L’uomo saldo nella virtù etica, nel discernimento, dedito a coltivare la mente e la saggezza, quel Bhikkhu, risoluto, intelligente, egli districherà tale groviglio.
Yesaṃ rāgo ca doso ca avijjā ca virājitā,
Khīṇāsavā arahanto tesaṃ vijaṭitā jaṭā.
Colui il quale ha abbandonato bramosia, avversione ed ignoranza, l’Arahant libero dai veleni interiori, egli districherà tale groviglio.
Yatatha nāmañca rūpañca asesaṃ uparujjhati,
Paṭighaṃ[2] rūpasaññā ca etthesā chijjate jaṭāti.
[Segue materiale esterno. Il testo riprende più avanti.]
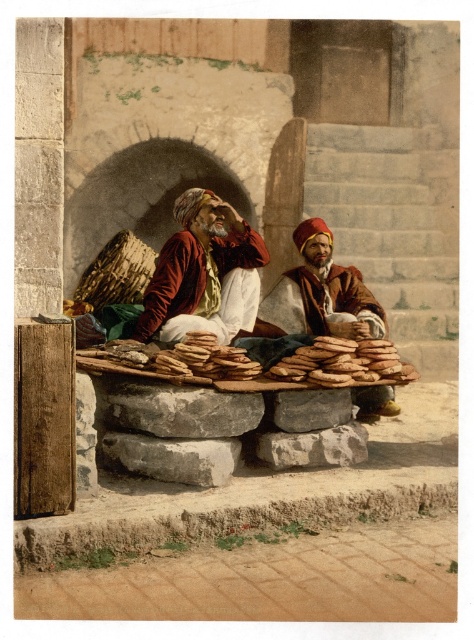 Question: Is matte red turban at center wider than brown leather turban at center?

Choices:
 (A) yes
 (B) no

Answer: (B)

Question: Is matte red turban at center in front of brown leather turban at center?

Choices:
 (A) no
 (B) yes

Answer: (B)

Question: Does matte red turban at center have a greater width compared to brown leather turban at center?

Choices:
 (A) yes
 (B) no

Answer: (B)

Question: Which object appears closest to the camera in this image?

Choices:
 (A) brown leather turban at center
 (B) matte red turban at center

Answer: (B)

Question: Among these points, which one is nearest to the camera?

Choices:
 (A) (277, 323)
 (B) (247, 248)

Answer: (B)

Question: Which of the following is the farthest from the observer?

Choices:
 (A) matte red turban at center
 (B) brown leather turban at center

Answer: (B) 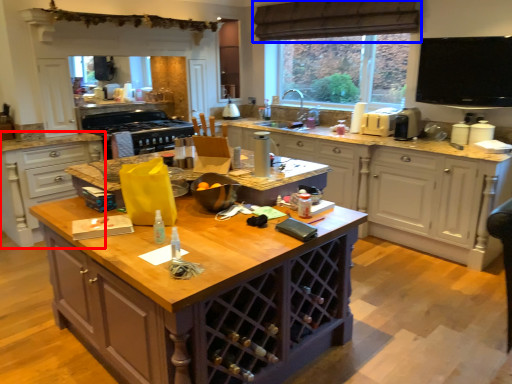 Question: Among these objects, which one is nearest to the camera, cabinetry (highlighted by a red box) or curtain (highlighted by a blue box)?

Choices:
 (A) cabinetry
 (B) curtain

Answer: (A) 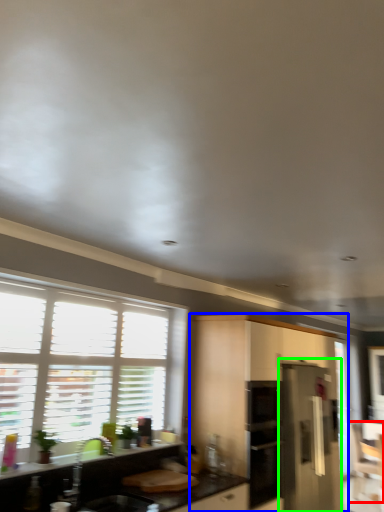 Question: Which object is the farthest from armchair (highlighted by a red box)? Choose among these: cabinetry (highlighted by a blue box) or appliance (highlighted by a green box).

Choices:
 (A) cabinetry
 (B) appliance

Answer: (A)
Là dove ‘nome e materia’, assieme alla percezione materiale ed alla resistenza cessano senza residuo, là un tale groviglio verrà reciso.
-SN 7.6
[1] Il termine Jaṭā può essere tradotto con ‘groviglio’ o ‘nodo’; in questi versi vi è un evidente gioco di parole fra il nome dell’interlocutore, un bramino noto come Jaṭābhāradvāja (Bhāradvāja dai capelli annodati) ed il groviglio esistenziale al quale tutte le vie sapienziali dell’antica India e non hanno provato a dare un risposta.
[2]Paṭigha, letteralmente ‘sbattere contro’,e generalmente tradotto con ‘resistenza’, è una componente del processo della percezione sensoriale che si manifesta dall’interazione fra l’oggetto della percezione (rūpa), gli elementi deputati al riconoscimento o designazione (nāma) ed il processo cognitivo (Viññāṇa). Secondo le spiegazioni del Buddha sull’origine dipendente, l’interazione fra questi tre elementi determina il contatto (phassa) e questo, ha sua volta ha due componenti fondamentali: la designazione (adhivacana) ed la resistenza (Paṭigha):
“Cakkhuñcāvuso, paṭicca rūpe ca uppajjati cakkhuviññāṇaṃ, tiṇṇaṃ saṅgati phasso, phassapaccayā vedanā…”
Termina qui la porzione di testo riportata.